Migrant Caravan heading north to the United States
John Moore / Getty Images

Members of the massive migrant caravan heading to the United States from Honduras have breached the Mexican border and continued to push north toward their final destination, according to US News. Mexican authorities tried to stop the caravan at the border on a key bridge that extends over the Suchiate River separating Mexico and Guatemala. Rather than allowing a mass entry, authorities instead allowed some small groups to enter for asylum processing, granting 45-day visitor permits to a few more members of the caravan.

On Saturday, the migrants gave up trying to enter Mexico through standardized immigration processes as things were progressing too slowly, and many believed they were simply being stymied by Mexican authorities. This morning, about 2,000 of the migrants swam or rafted across the river and re-formed en masse on the Mexican side at a park in the border town of Ciudad Hidalgo. They voted by show of hands to continue their march north en masse.

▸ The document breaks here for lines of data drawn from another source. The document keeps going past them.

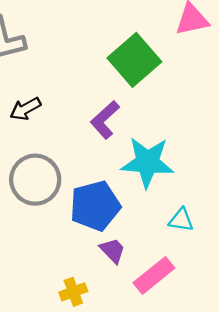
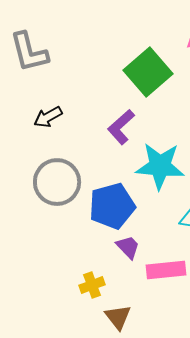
pink rectangle: (154, 275) -> (166, 270), turned 33

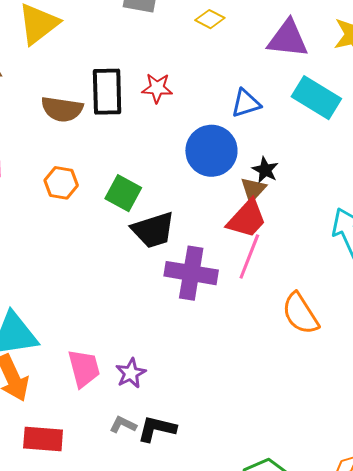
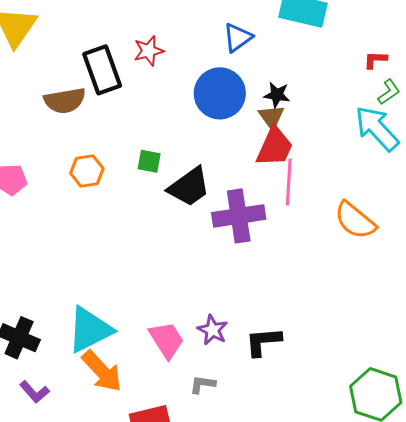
green square: (123, 193) -> (149, 161), size x0.7
gray L-shape: (123, 425) -> (203, 384), moved
black L-shape: (157, 429) -> (263, 342), moved

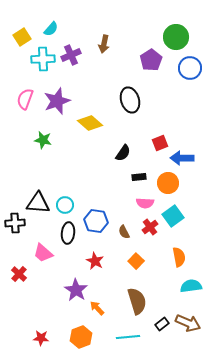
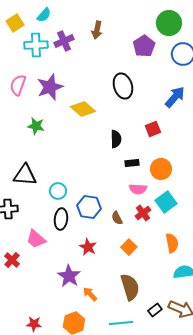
black semicircle: (123, 153) -> (116, 139), turned -36
blue arrow: (182, 158) -> (175, 97), moved, turned 130
black triangle: (38, 203) -> (25, 175), moved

They then marched to the bridge and urged those still on it to join them, vowing to continue north.

As the caravan re-f0rmed, its numbers have swelled to over 5,000 members as they continue north. Many of the caravan’s newcomers are actually members of a previous caravan, who had been stopped at the Mexican border last year.

Immigrants cross the Mexico-Guatemala border in rafts (Photo by John Moore/Getty Images) John Moore / Getty Images

Three federal police units are escorting the migrant caravan north as they head for Tapachula, and a police helicopter has been dispatched to monitor the caravan from overhead. There has yet to be a renewed commitment from Mexican officials to try to stop the caravan before it reaches the United States border.

The caravan will next reach the small town of Frontera Hidalgo. Municipal police officers are standing by, though people in the town seem to be sympathetic to the caravan. Some have prepared tubs full of plastic bags of water for the migrants to take as they travel through. Temperatures in Frontera Hidalgo today are pushing toward 90 degrees.

“The instructions are to treat them kindly,” city police officer Luis Fernando Mejia explains. “They are human beings.”

The United States has recently increased pressure on the Mexican government to halt the caravan before it reaches the Mexico-U.S. border. President Trump has threatened to deploy the United States military to enact a complete border closure if the migrant caravan is not stopped.

The caravan, which began with just over 100 members in Honduras, has grown to over 5,000 strong as they march north. That number is likely to at least double before the caravan reaches the United States border.